Monday, 26 March 2012

WHICH IS THE BEST WAY TO GET OUR MONEY BACK?

Question: I agree that CoBo have been careless and incompetent. They may also have been dishonest. However, if they are bankrupted, won't I just lose all my money? Doesn't an IVA  (Individual Voluntary Agreement)  make more sense for investors?

Answer: Obviously, the outcome of either process cannot be known in advance. For investors  who hold unsecured promissory notes (PNs), there is no guarantee either way. It’s true that in an IVA, a promise is made to repay a proportion of the money owed over a long period of time, but promises can be broken - in fact, the PNs that investors hold amount to nothing more than broken promises. Furthermore, if investors agree to an IVA which offers to repay a percentage of their loan—for example 50%—and the IVA fails, resulting in bankruptcy for CoBo, the IVA agreement will have reduced the amount each investor can claim by 50%!

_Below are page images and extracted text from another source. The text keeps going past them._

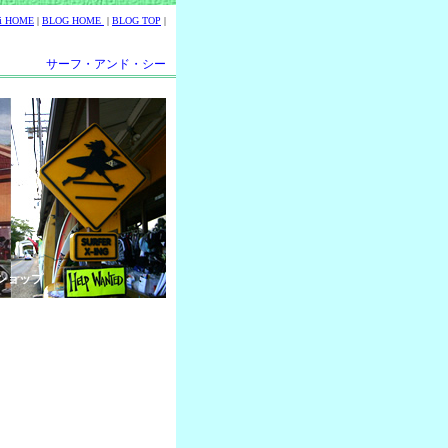
ii HOME
|
BLOG HOME
|
BLOG TOP
|
サーフ・アンド・シー
ショップ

As CoBo have consistently refused to give any proper accounts, it is impossible to know the likely outcome of bankruptcy. The main advantage is that the assets would be taken out of their hands and the finances examined by experts. CoBo claim that investors would lose everything by bankrupting them, but the authorities are bound by law to manage a bankrupt’s estate to the maximum benefit of the creditors. And unlike CoBo, the authorities have to be transparent and fully accountable.